Closed mckinsel closed 6 years ago
I think this is a great addition as it currently stands, but have a high-level comment about the "formats" table.
Basically, there are two levels of "format" that are conflated:
I'm starting to chafe against the combinatorial blowup already, "stuffing database columns into filenames", e.g.:
Filename | Description |
---|---|
ica_bone_marrow_h5.h5 | 10X HDF5 |
ica_bone_marrow.10x.16m.zarr | 10x HDF5 layout, converted to zarr in 16MB chunks |
ica_bone_marrow.10x.32m.zarr | 10x HDF5 layout, converted to zarr in 32MB chunks |
ica_bone_marrow.10x.64m.zarr | 10x HDF5 layout, converted to zarr in 64MB chunks |
ica_bone_marrow.h5ad | Converted to AnnData's HDF5 format |
ica_bone_marrow.ad.16m.zarr | AnnData's HDF5 format in zarr w/ 16MB chunks |
ica_bone_marrow.ad.32m.zarr | AnnData's HDF5 format in zarr w/ 32MB chunks |
ica_bone_marrow.ad.64m.zarr | AnnData's HDF5 format in zarr w/ 64MB chunks |
These all describe the same data, and can be losslessly converted between one another. (Sorry, I really need to get this stuff into a public bucket and stable code pointer; will do asap, cf. #9)
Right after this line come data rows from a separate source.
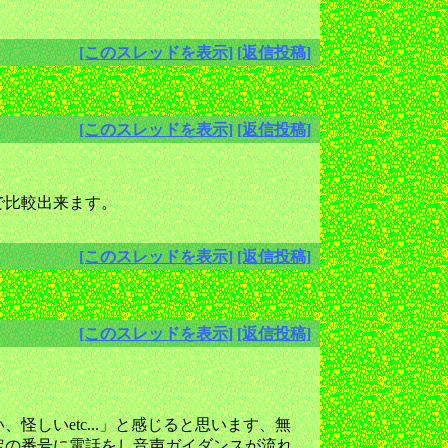
[このスレッドを表示]
[返信投稿]
[このスレッドを表示]
[返信投稿]
で比較出来ます。
[このスレッドを表示]
[返信投稿]
[このスレッドを表示]
[返信投稿]
しいetc...」と感じると思います、無
定の番号に電話をし音声ガイダンスが流れ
So we'll have to decide how we want to deal with this combo-explosion.
My guess is that we can hackily stuff this info into filenames like the above for now, because our goal is mostly to settle on one or a few types of vetted formats+params that will be used more broadly, and in those broader settings ppl won't have to worry about the exponential parameter-space.
OTOH, if there's appetite to take a principled approach to provenance and put all this metadata in [a database that we route accesses to the data through] (presumably this is a focus in larger HCA-land), I'm interested in helping with that too!
Either way, I think that table looks in my mind roughly like {loom, anndata, 10x} x {zarr, hdf5, n5, parquet} x {a few best guesses at additional parameters for each one, like you have here}
Describe the test data, how the tests work, and how to contribute.